Alejandro Rodríguez Cortés*.

Cuenta la leyenda política mexicana que durante su ascenso al poder y en el poder mismo, Luis Echeverría gustaba generar problemas en la vida pública para después presumir que él los arreglaba. Construía así una narrativa personal de destreza, habilidad y sapiencia para conducir exitosamente al país.

Andrés Manuel López Obrador emula constantemente al echeverrismo y, además de impulsar la edificación de un régimen vertical de poder único, sin contrapesos y con mano dura que lo acerca más a la autocracia que a una democracia tan manoseada en su discurso, utiliza también el recurso retórico de celebrar como logros gubernamentales la solución de entuertos que él mismo generó.

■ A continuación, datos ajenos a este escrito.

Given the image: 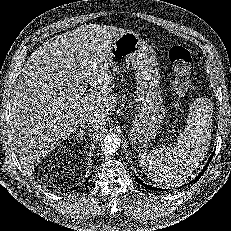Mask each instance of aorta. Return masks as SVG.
<instances>
[{
	"mask_svg": "<svg viewBox=\"0 0 231 231\" xmlns=\"http://www.w3.org/2000/svg\"><path fill=\"white\" fill-rule=\"evenodd\" d=\"M120 139L115 134L107 135L101 142V150L104 154L112 155L120 147Z\"/></svg>",
	"mask_w": 231,
	"mask_h": 231,
	"instance_id": "1",
	"label": "aorta"
}]
</instances>
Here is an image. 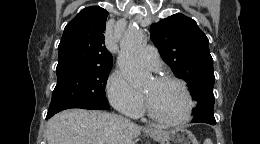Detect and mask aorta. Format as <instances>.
Listing matches in <instances>:
<instances>
[{
  "mask_svg": "<svg viewBox=\"0 0 260 144\" xmlns=\"http://www.w3.org/2000/svg\"><path fill=\"white\" fill-rule=\"evenodd\" d=\"M144 46V34L140 29L127 30L120 39V53L117 64L122 75L133 86H141L150 78V73L145 72L139 65L138 55Z\"/></svg>",
  "mask_w": 260,
  "mask_h": 144,
  "instance_id": "762f6f07",
  "label": "aorta"
}]
</instances>
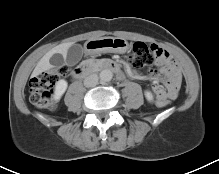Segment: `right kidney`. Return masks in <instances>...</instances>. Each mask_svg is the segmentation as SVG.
I'll return each instance as SVG.
<instances>
[{
  "mask_svg": "<svg viewBox=\"0 0 219 174\" xmlns=\"http://www.w3.org/2000/svg\"><path fill=\"white\" fill-rule=\"evenodd\" d=\"M67 87H68L67 81L63 79L57 81L54 90V99L59 100L62 97V95L65 93Z\"/></svg>",
  "mask_w": 219,
  "mask_h": 174,
  "instance_id": "ca27d5eb",
  "label": "right kidney"
}]
</instances>
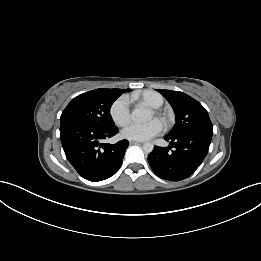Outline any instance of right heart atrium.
<instances>
[{"label": "right heart atrium", "mask_w": 261, "mask_h": 261, "mask_svg": "<svg viewBox=\"0 0 261 261\" xmlns=\"http://www.w3.org/2000/svg\"><path fill=\"white\" fill-rule=\"evenodd\" d=\"M110 115L115 124L125 125L130 119V101L127 96L117 98L110 108Z\"/></svg>", "instance_id": "obj_1"}]
</instances>
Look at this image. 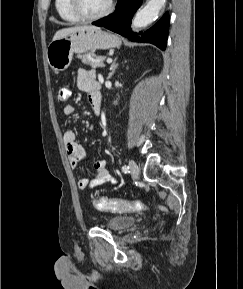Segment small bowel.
<instances>
[{"instance_id":"c3829d8e","label":"small bowel","mask_w":243,"mask_h":289,"mask_svg":"<svg viewBox=\"0 0 243 289\" xmlns=\"http://www.w3.org/2000/svg\"><path fill=\"white\" fill-rule=\"evenodd\" d=\"M77 87L79 90L88 93L91 109L95 115L100 113L101 107L97 106L95 100V91L99 89V82L94 70L79 69L77 75ZM63 112L66 116H72L75 108L72 105L64 107ZM63 142L65 150L69 158L70 165L77 167L85 156L84 148L77 142L74 131L67 130L63 134ZM93 170L95 176L92 179L82 178L78 181V187L81 190L95 188L106 183L117 184V180L113 178L108 169L105 160H98L94 163Z\"/></svg>"}]
</instances>
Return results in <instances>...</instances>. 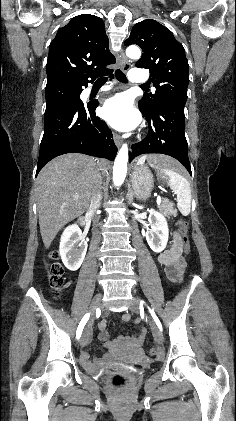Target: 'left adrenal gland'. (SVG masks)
Masks as SVG:
<instances>
[{
  "mask_svg": "<svg viewBox=\"0 0 236 421\" xmlns=\"http://www.w3.org/2000/svg\"><path fill=\"white\" fill-rule=\"evenodd\" d=\"M133 196H134V194H133V190L131 188V184H128V192H127L128 200H127V202H133Z\"/></svg>",
  "mask_w": 236,
  "mask_h": 421,
  "instance_id": "1",
  "label": "left adrenal gland"
}]
</instances>
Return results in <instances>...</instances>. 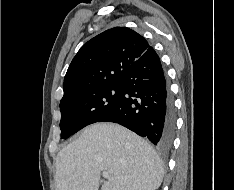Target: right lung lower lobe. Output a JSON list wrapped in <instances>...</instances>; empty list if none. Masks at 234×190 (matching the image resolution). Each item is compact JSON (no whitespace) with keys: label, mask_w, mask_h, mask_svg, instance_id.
Returning <instances> with one entry per match:
<instances>
[{"label":"right lung lower lobe","mask_w":234,"mask_h":190,"mask_svg":"<svg viewBox=\"0 0 234 190\" xmlns=\"http://www.w3.org/2000/svg\"><path fill=\"white\" fill-rule=\"evenodd\" d=\"M118 84L121 92L116 104L98 122L118 123L168 149L175 132V113L155 50L150 47L132 63Z\"/></svg>","instance_id":"obj_1"}]
</instances>
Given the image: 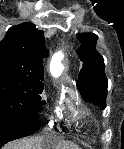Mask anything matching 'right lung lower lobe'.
Segmentation results:
<instances>
[{"label": "right lung lower lobe", "mask_w": 124, "mask_h": 149, "mask_svg": "<svg viewBox=\"0 0 124 149\" xmlns=\"http://www.w3.org/2000/svg\"><path fill=\"white\" fill-rule=\"evenodd\" d=\"M39 127L38 121L24 126L0 127V148L12 140L35 133Z\"/></svg>", "instance_id": "right-lung-lower-lobe-1"}]
</instances>
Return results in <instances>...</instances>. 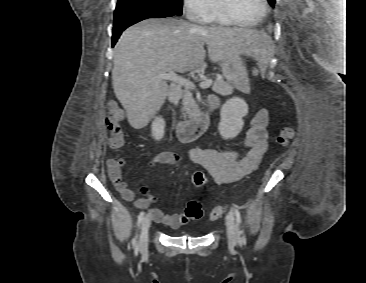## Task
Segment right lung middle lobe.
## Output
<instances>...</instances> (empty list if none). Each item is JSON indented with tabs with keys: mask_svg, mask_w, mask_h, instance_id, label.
Wrapping results in <instances>:
<instances>
[{
	"mask_svg": "<svg viewBox=\"0 0 366 283\" xmlns=\"http://www.w3.org/2000/svg\"><path fill=\"white\" fill-rule=\"evenodd\" d=\"M144 7L159 8L173 15L182 14V0H118L115 11Z\"/></svg>",
	"mask_w": 366,
	"mask_h": 283,
	"instance_id": "obj_1",
	"label": "right lung middle lobe"
}]
</instances>
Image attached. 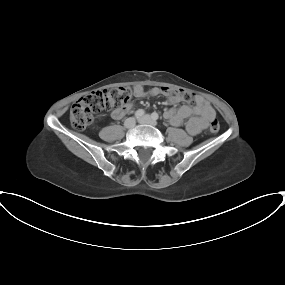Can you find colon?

El presidente que destrozó el proyecto de infraestructura más importante de los últimos tiempos en México, un nuevo aeropuerto, asegura que el aeródromo de Santa Lucía es la gran solución, aunque la realidad se empeñe en señalar que no es sí. La queja de una terminal aérea vetusta y rebasada no se atiende con el AIFA, a pesar de que en Palacio Nacional afirmen que están en vías de saldar un monumental déficit de transporte generado por la decisión estúpida tomada por ellos mismos.

Algo así pasa con la muy comentada categoría uno de seguridad aérea que México acaba de recuperar, luego de casi dos años y medio de haber sido degradado por las agencias aeronáuticas norteamericanas.

Los voceros oficialistas y el ejército digital al servicio del obradorismo se desgañitan al cacarear lo que, si bien es una gran noticia, quiere ser publicitada como un gran logro de la mal llamada Cuarta Transformación ¡Vaya caraduras! Presumen que obtuvieron una certificación internacional que ellos mismos perdieron por obvia incompetencia e indolencia, so pretexto de un austericidio presupuestal necesario para financiar ocurrencias gubernamentales.

Como la cancelación del aeropuerto de Texcoco, la degradación aérea nos costó miles de millones de pesos y restó al país competitividad y herramientas para el desarrollo. Pero en el colmo del cinismo, presumen el parche de una terminal aérea chafa y desierta, y se asumen chingones por haber cumplido los requisitos gringos que permitirán abrir nuevas rutas hacia el norte, nuestra zona natural de intercambio comercial.

Se entiende que ante la falta de resultados, este gobierno eche mano de lo que haya para no pasar como lo que es: un sexenio perdido. Y ahí encontramos lo de la categoría uno, como también el supuesto logro presumible de un mayor ingreso económico de la población basado en la interminable transferencia de recursos públicos, con la consecuente suspensión de otras políticas públicas, la ampliación del déficit presupuestal y la contratación de deuda pública para financiarlo.

Es como celebrar la prótesis de una extremidad amputada por responsabilidad propia. Es como pedir prestado para pagar otras deudas y sin generar ingresos adicionales.

Es hacerse tontos, pues. Los de atrás pagan.